The hard truth I have learnt is that being right is only half the battle. In a corporate environment, getting noticed isn't just about the quality of your code; it is about the narrative you build around it. When our suggestions are ignored, it is usually because we are speaking 'Developer' to people who only speak 'Business.' They don't see a more efficient data structure; they see a risk to the current delivery timeline. To bridge that gap, we have to stop selling the solution and start selling the relief from the pain they are currently feeling.
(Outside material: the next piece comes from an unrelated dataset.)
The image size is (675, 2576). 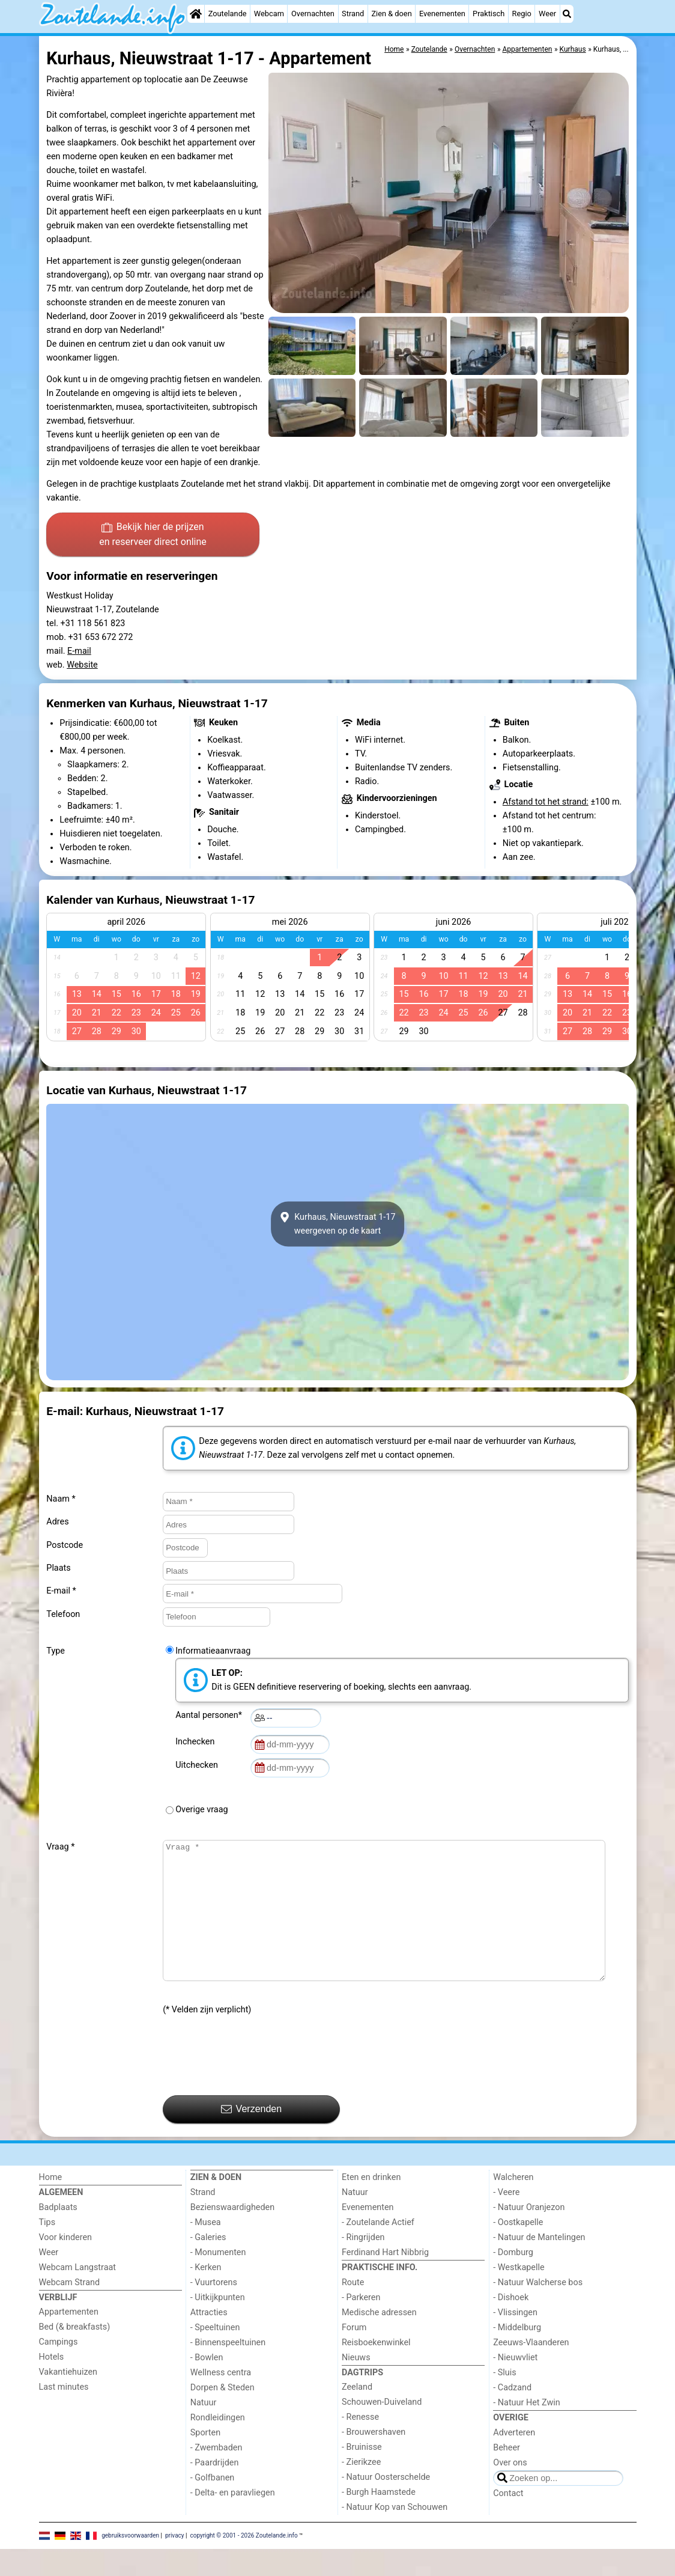 I want to click on Sporten, so click(x=205, y=2460).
Why Side Projects Struggle for Traction
This struggle for visibility isn't limited to the 9 to 5. When you strike out on your own to build something - like my work on Vyzo or various AI integrated tools - you quickly realise that 'build it and they will come' is the biggest lie in tech. I have spent countless hours refining high performance video processing grids, only to realise that the world doesn't care about my strict profit margins or optimised infrastructure if I haven't told anyone why it matters to them.
Getting traction for a personal project or a SaaS is a completely different beast to writing clean code. It requires a level of vulnerability and public 'loudness' that many of us find uncomfortable. We wait for the project to be 'perfect' before we share it, but perfection is the enemy of visibility. The projects that get noticed are often the ones that are shared when they are still a bit messy, allowing a community to grow alongside the development process.
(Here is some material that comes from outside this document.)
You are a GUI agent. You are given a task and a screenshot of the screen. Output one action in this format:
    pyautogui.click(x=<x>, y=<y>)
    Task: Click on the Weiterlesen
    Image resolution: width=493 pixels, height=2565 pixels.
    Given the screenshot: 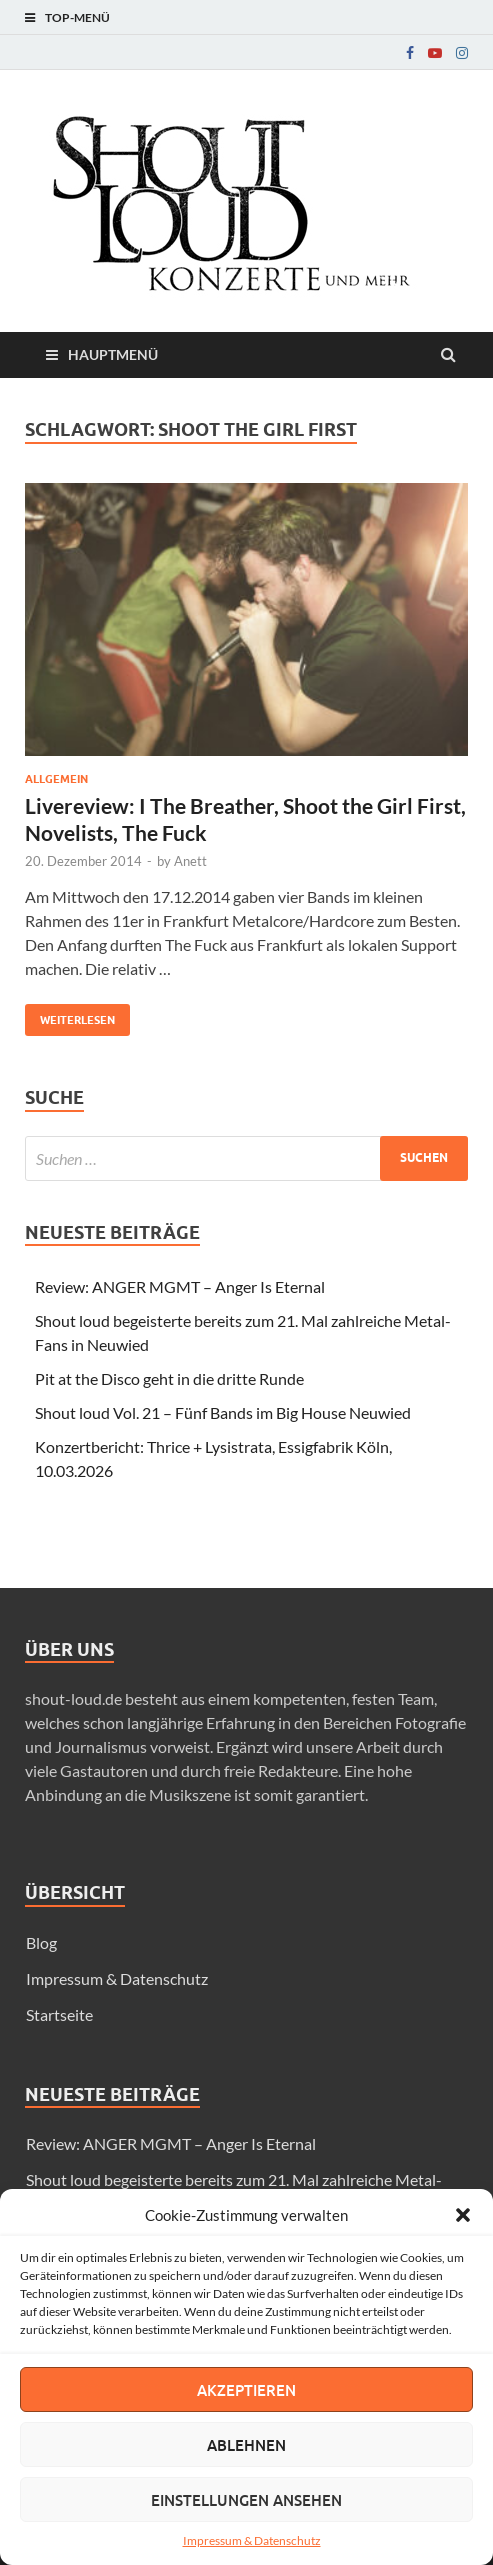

Turning the Tide: Strategies for Visibility
So, how do we stop being ignored? Whether you are trying to get a promotion or trying to get your first ten users for a side project, the strategy is similar: Stop being a silent contributor.
Align with the 'Big Pain': At work, find out what keeps your manager or the CTO awake at night. If your POC solves that specific anxiety, it will get noticed. If it's just 'better code,' it probably won't.
Document the 'I told you so' moments (quietly): Keep a log of your suggestions and the subsequent outcomes. Don't use it as a weapon, but use it as data for your next performance review to show your foresight.
Build in Public: For side projects, share the struggle. Talk about the bugs, the architectural hurdles, and the small wins on platforms like X (Twitter) or LinkedIn. People connect with stories, not just software.
The Power of Visuals: A terminal output is boring to a stakeholder. A dashboard, a screen recording, or a simple diagram of a workflow (like the one I built for the Context Aware AI Guidance System) makes the abstract feel real.
Final Thoughts
Getting noticed is a skill, just like mastering a new framework or optimising a database. It feels 'fake' or 'political' at first, but it is actually just a form of communication. If you truly believe your suggestions will help your company, or that your side project will help users, then you owe it to them to be loud enough to be heard. Don't let your best ideas die in a private repository - give them the volume they deserve.